WHAT IS NEEDED:
Select all lines in the records that include "Social".

INFORMATION GIVEN:
----

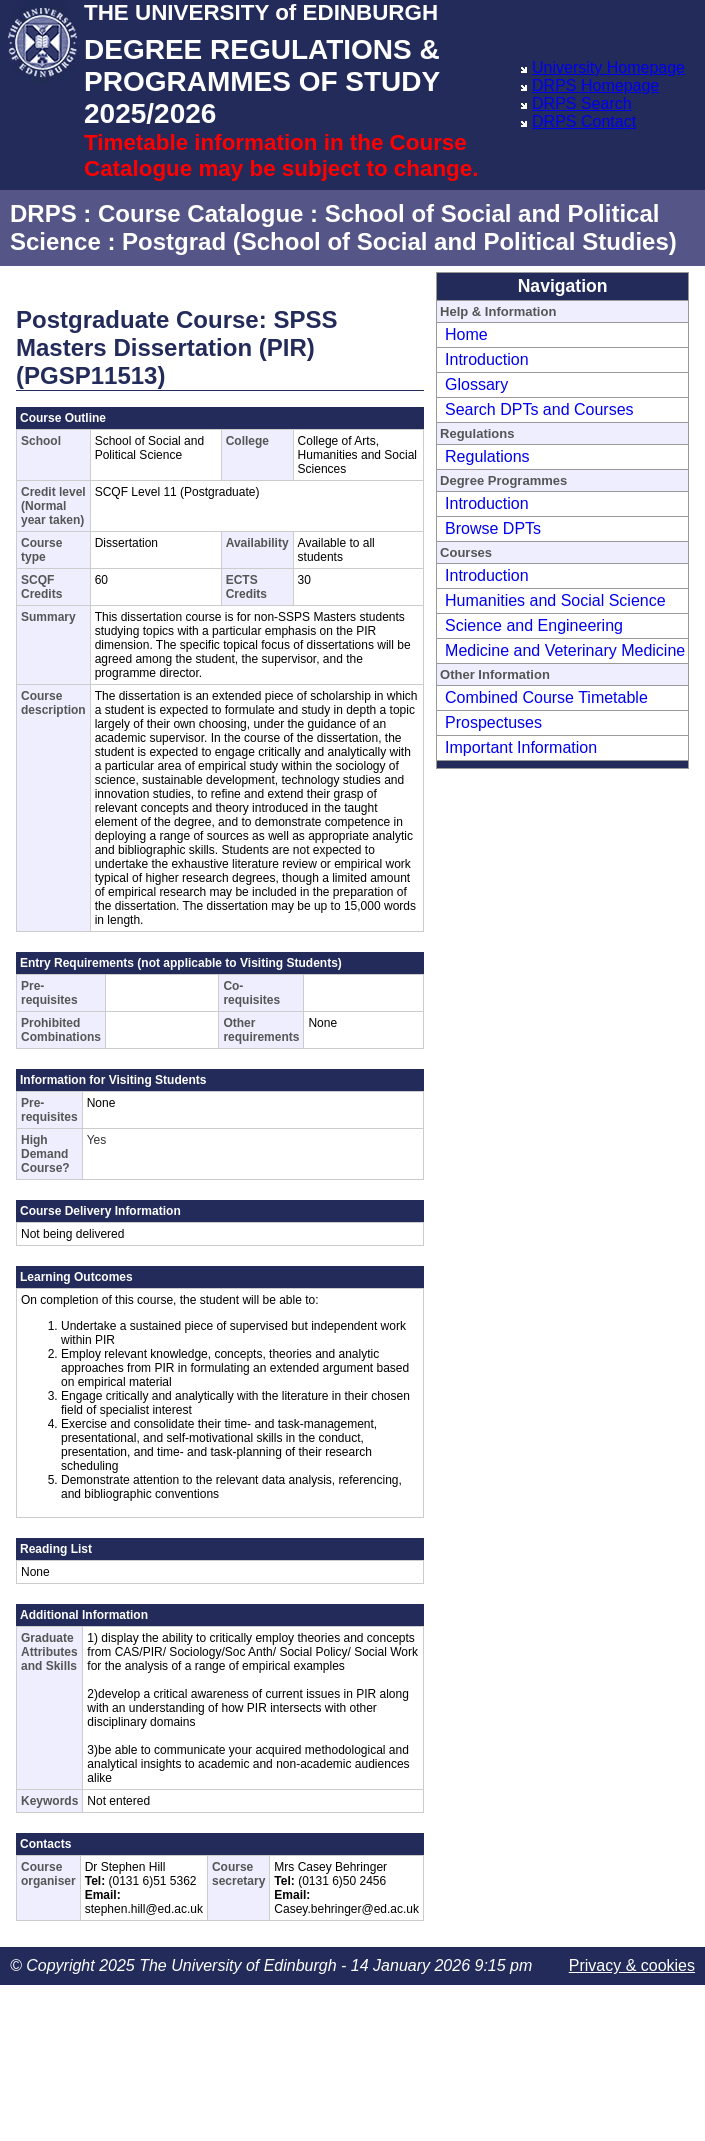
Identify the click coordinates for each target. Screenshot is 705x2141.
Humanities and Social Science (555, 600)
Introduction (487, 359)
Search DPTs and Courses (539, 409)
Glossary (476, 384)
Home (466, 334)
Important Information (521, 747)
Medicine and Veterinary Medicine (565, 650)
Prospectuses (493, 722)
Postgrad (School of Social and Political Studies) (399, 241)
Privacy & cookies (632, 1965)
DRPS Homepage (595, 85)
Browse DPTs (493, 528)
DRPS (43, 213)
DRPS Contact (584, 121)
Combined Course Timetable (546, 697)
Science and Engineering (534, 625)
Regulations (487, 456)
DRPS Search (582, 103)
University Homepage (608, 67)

----

ANSWER:
Humanities and Social Science (555, 600)
Postgrad (School of Social and Political Studies) (399, 241)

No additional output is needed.